Gun trade killing Mexico


I have often wondered what it would be like to live in the ’80s, when pastel colors roamed free to the sounds of hair-metal. It was a time in which Miami was a cultural icon for a prosperous America.

Well, those days are quickly becoming a reality.

Though Miami is no longer the poster boy for American success and America’s taste in colors have been tamed, the spillover of the “drug war” into the United States is in full swing.

And there’s one major difference this time: an economy on the fritz.

It was just past 8 in the morning a week ago today when I suddenly woke up to my quacking computer alarm telling me the obvious: Wake up, and the morning headlines from the New York Times have been downloaded to my computer.

As an avid reader of that publication, I have found myself deeply engrossed in the killing and attacks as a result of the Mexican drug cartels trying to have their way with the country. I guess I should not have been surprised there was another update of this ensuing violence.

After I started my coffeemaker — an habitual act for me in the morning — and I wiped the sleep out of eyes, I gazed upon a headline reading “In Mexico, Obama Seeks Curbs on Arms Sales to Thwart Drug Cartels.”

Finally, after a year that saw the largest number of drug-related killings due to hundreds of guns smuggled by U.S. citizens, the president decided to do something about the illegal trafficking of assault rifles.

Though not quite what I thought.

President Obama and his administration have agreed to work with the Mexican government to end the current “drug war” plaguing Mexico, which has begun to spill into the U.S. However, they will not reinstate an expired ban on assault rifles that would, hopefully, limit the number of illegal guns purchased by the cartels. Instead, he said, he will provide more aid to the border.

I’ll say it and agree with the National Rifle Association: The right to bear arms is one of the best-protected rights Americans have — next to my favorite, freedom of speech.

But the right to bear automatic assault rifles such as AK-47s and American-made Colt AR-15s seems a bit outlandish.

In the article in the Times, Obama’s administration acknowledged there was a high correlation between assault rifles being bought in the United States and drug-related violence in Mexico.

Secretary of State Hillary Rodham Clinton said the United States’ “insatiable demand” for drugs and inability to control trafficking of assault weapons has fueled the “drug war.”

According to a previous Times report, 95 percent of guns collected from arrested and deceased cartel members have been bought and registered to U.S. citizens. All of the weapons are illegal for Mexicans to own.

But with the cartels infiltrating parts of the Mexican government, and the ban on assault rifles in America expiring in 2004, it is hard to say how this problem can be fixed — especially when anyone with a driver’s license and a clean record is able to purchase these weapons.

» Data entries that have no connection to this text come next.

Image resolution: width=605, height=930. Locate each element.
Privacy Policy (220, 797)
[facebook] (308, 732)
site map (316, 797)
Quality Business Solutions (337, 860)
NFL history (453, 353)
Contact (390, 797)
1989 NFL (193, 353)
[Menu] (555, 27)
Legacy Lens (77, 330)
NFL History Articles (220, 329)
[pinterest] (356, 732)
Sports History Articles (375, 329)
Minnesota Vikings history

A possible solution for America might be to stop the trafficking by looking inward instead of outward.

Don’t put any more helicopters or boarder patrol agents on the line between Mexico and America; it’s a waste of resources.

As the economy continues to flounder itself in limbo, Americans will continue to find extreme means of income. And drug cartels are certainly willing to pay Americans high prices to smuggle guns across the boarder. A cliché states, “Where there is a will, there is a way.” And that seems like a fitting quote to describe what struggling individuals will do to make money.

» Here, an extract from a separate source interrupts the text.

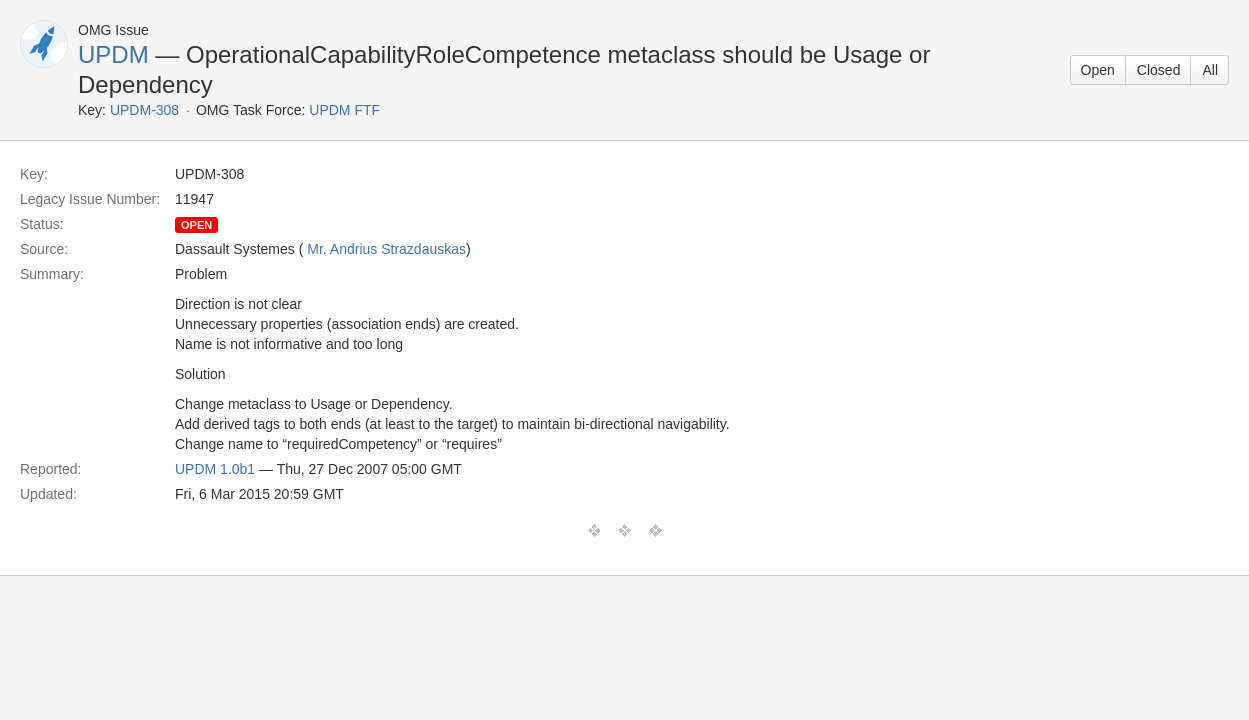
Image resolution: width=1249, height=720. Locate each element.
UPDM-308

Smugglers will find a way to bring guns across the boarder in order to achieve an income, or whatever they call it. Similar to drug mules, hiding weapons in cars is only becoming more creative and harder to detect.

The United States has to create restrictions for gun-shop owners.

The mere principle of selling an assault rifle to anyone with a clean record and driver’s license just sounds crazy and irresponsible.

Unfortunately, members of the National Rifle Association will undoubtedly be mad, but if there’s a reason to own an AK-47 or armor-piecing rounds, I have yet to discover it.

In my column called “Tough questions” I said owning a gun shop is a booming industry, and that is partially true. The United States needs to recognize the number of guns being sold for illegal use in Mexico or elsewhere.

However, it is truly hard to say when that realization will come. So until then, I am going to continue reading about the “war on drugs” in Mexico and hope that this county can come to its senses.